Tmds.LinuxAsync
Tmds.LinuxAsync copied to clipboard
Benchmark parameters for Citrine runs
Let's define the parameters we want to use for extensive Citrine runs (or at least for the first one).
The machines are mine for Friday (big thanks to Sebastien!), but my naive approach to try all combinations of the major parameters is defining too many jobs, even for a whole day run. Are some of these combinations worthless to include even in a comprehensive analysis?

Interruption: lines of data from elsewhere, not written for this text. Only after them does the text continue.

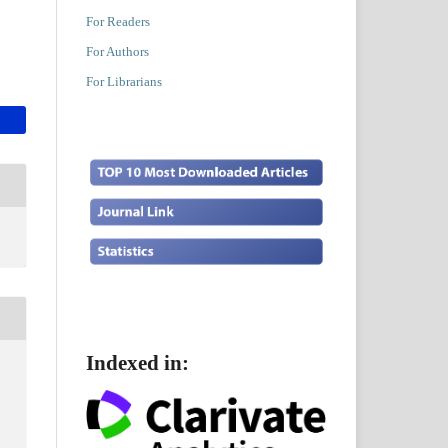
For Readers
For Authors
For Librarians
Indexed in: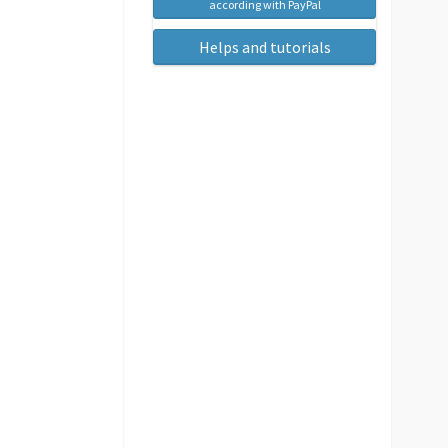
according with PayPal
Helps and tutorials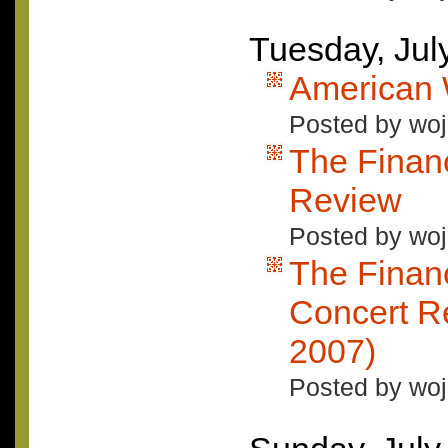
Tuesday, Jul
American
Posted by woj
The Finan
Review
Posted by woj
The Finan
Concert Re
2007)
Posted by woj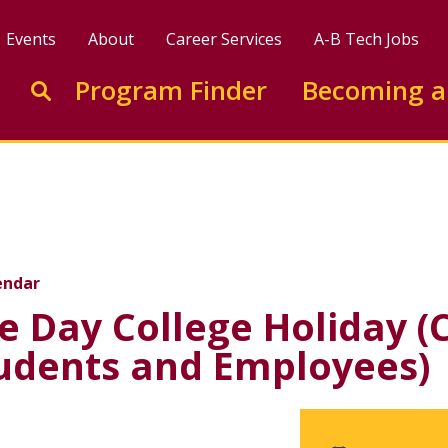
Events
About
Career Services
A-B Tech Jobs
Enter search keywords to search this site
Program Finder
Becoming a
Go to search
e Holiday (College Clos
endar
 Day College Holiday (
tudents and Employees)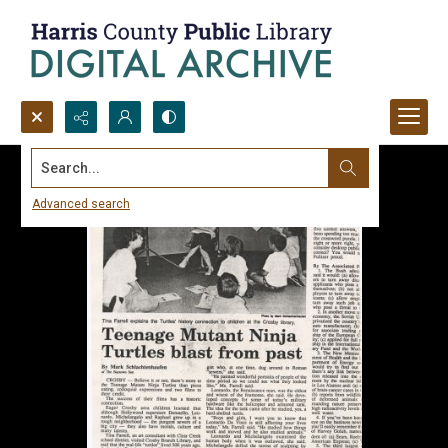
Search...
Advanced search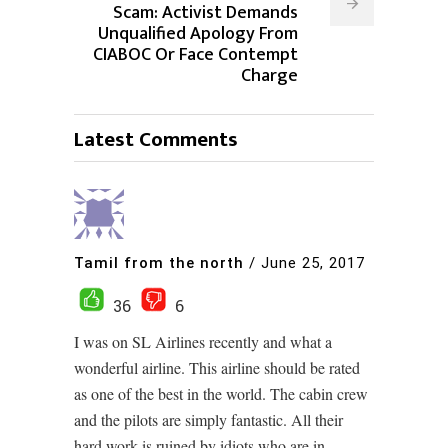
Scam: Activist Demands
Unqualified Apology From
CIABOC Or Face Contempt
Charge
Latest Comments
Tamil from the north
/
June 25, 2017
36
6
I was on SL Airlines recently and what a
wonderful airline. This airline should be rated
as one of the best in the world. The cabin crew
and the pilots are simply fantastic. All their
hard work is ruined by idiots who are in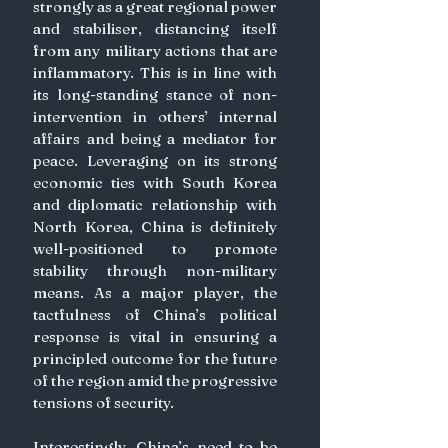
strongly as a great regional power 
and stabiliser, distancing itself 
from any military actions that are 
inflammatory. This is in line with 
its long-standing stance of non-
intervention in others’ internal 
affairs and being a mediator for 
peace. Leveraging on its strong 
economic ties with South Korea 
and diplomatic relationship with 
North Korea, China is definitely 
well-positioned to promote 
stability through non-military 
means. As a major player, the 
tactfulness of China’s political 
response is vital in ensuring a 
principled outcome for the future 
of the region amid the progressive 
tensions of security. 
Interestingly, China’s need to be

I'm using the syntax of my new tool for #74 to define the benchmakrs
DefaultTransport to get a baseline:
e=DefaultTransport
t=4,6,8,10,12,13,14,15,16,17,18,20,22,24,26,28,30
LinuxTransport for our information:
e=LinuxTransport
i=true
t=4,6,8,10,12,13,14,15,16,17,18,20,22,24,26,28,30
epoll combinations
Normally I would run epoll with all possible combinations of important parameters, but the following definition would mean ~500 benchmark executions. Would be nice to reduce it.
e=epoll
s=false
r=false
w=false
c=true,false
i=false,true
a=false,true
o=inline,iothread,ioqueue,threadpool
t=4,6,8,10,12,13,14,15,16,17,18,20,22,24,26,28,30
ThreadPool with COMPlus_ThreadPool_UnfairSemaphoreSpinLimit=0
I would set c=true
here:
e=epoll
s=false
r=false
w=false
c=true
i=true
a=true
o=threadpool
t=1,2,4,6,8,10,11,12,13,14,15,16,17,18,19,20,22,24,26,28,30
io_uring combinations
e=iouring
s=false
r=false
w=false
c=true,false
i=false,true
o=inline,iothread,ioqueue,threadpool
t=1,2,4,6,8,10,11,12,13,14,15,16,17,18,19,20,22,24,26,28,30
@tmds @adamsitnik anything missing? Which combos should I cut off?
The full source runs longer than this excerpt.